Now I feel sad. I'm sad for my son, who, as an only child, has no one to socialize with. I'm sad for the people who have lost people. I'm sad for the people who can't deal, so they are going to weird conspiracy theories. (Last week I was mad at them). I'm sad for the way things were. I just want to walk around the mall with a Starbucks, meet friends for dinner, go to the gym. It's a yearning for my old life. And then some days I'm like, ok, I'm good, I got this. Then I cry again.
What's up with that? And do you have some days where you feel like you're fine, and adapting, and the next day you crash? What in the actual F is going on??

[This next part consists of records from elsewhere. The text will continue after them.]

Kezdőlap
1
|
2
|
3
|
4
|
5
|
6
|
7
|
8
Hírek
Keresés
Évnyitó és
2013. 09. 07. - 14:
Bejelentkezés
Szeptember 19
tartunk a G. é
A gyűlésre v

Right now we're living in a weird unstable environment, where things are changing daily. Remember how our brain looks for sameness and stability? When it can't find it, it goes back to the past, to draw on old emotions that it knows. Often, because we are living in instability, it goes back to the negative.
Anger comes first (which is why, in my work, it's always the first emotion we release). Anger gives us a semblance of control. If I can be pissed off and yell, I am DOING SOMETHING. But anger is tiring. And, as we know, it's not real. When I work with a client, anger is almost always another emotion. It's often actually sadness.

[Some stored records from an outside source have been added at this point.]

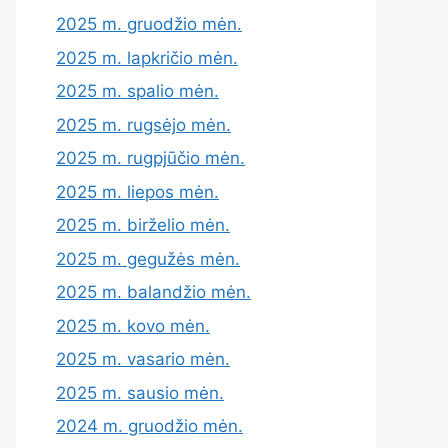
2025 m. gruodžio mėn.
2025 m. lapkričio mėn.
2025 m. spalio mėn.
2025 m. rugsėjo mėn.
2025 m. rugpjūčio mėn.
2025 m. liepos mėn.
2025 m. birželio mėn.
2025 m. gegužės mėn.
2025 m. balandžio mėn.
2025 m. kovo mėn.
2025 m. vasario mėn.
2025 m. sausio mėn.
2024 m. gruodžio mėn.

We are all grieving right now. For what was. And that's ok. It's ok to feel sad for a bit. But constantly looking to the past doesn't help you. It's like when you find an old picture of yourself at 18 in a bathing suit and obsess about looking like that again. Not gonna happen.
Acknowledge the sadness as real and appropriate in the moment and then ask yourself what is going to help you to be more resourceful. What does help us is looking ahead, and focusing on what we do want and taking some action. Action always helps. If I'm sad about my son being on his own, what can I do, now, to help that sadness? What can I do that is kinda like my old life? Or can I set up new activities and create a new, temporary life so I am happy now? (I have discovered paint by numbers, something I would have NEVER done before, and I'm obsessed!)
What's important now is to give yourself permission to feel the things, but don't get bogged down by them. Feel them, learn from them, and make choices for resilience.